• EXERCISE DETAILS:
Please copy every line of the data in which the string "Portable" appears.

Page-level text extractions
*-*-*

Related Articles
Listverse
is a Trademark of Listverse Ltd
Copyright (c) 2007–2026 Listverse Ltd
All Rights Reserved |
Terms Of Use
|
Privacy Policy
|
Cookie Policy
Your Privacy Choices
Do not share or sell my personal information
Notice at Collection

*-*-*

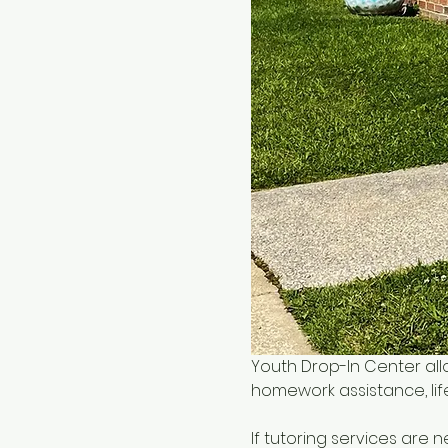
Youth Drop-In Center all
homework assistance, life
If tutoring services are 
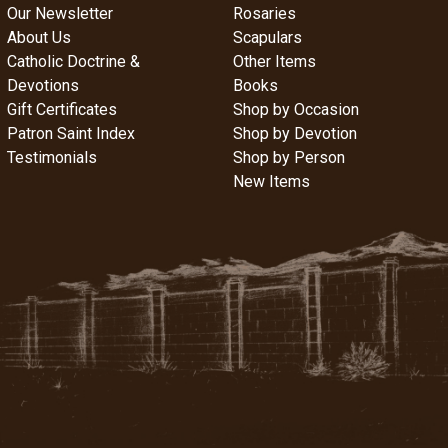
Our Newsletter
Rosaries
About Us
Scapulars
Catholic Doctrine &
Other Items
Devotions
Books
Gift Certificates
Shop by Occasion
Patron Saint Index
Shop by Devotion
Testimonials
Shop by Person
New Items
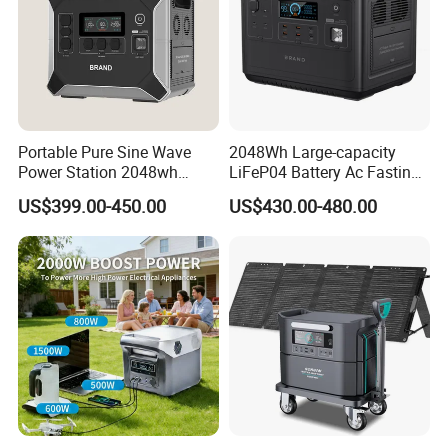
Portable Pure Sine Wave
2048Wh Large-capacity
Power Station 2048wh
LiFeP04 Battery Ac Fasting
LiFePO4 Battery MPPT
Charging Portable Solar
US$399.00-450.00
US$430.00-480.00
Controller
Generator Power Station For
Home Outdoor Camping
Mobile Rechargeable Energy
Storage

*-*-*

• OUTPUT OF THE TASK:
Portable Pure Sine Wave
Charging Portable Solar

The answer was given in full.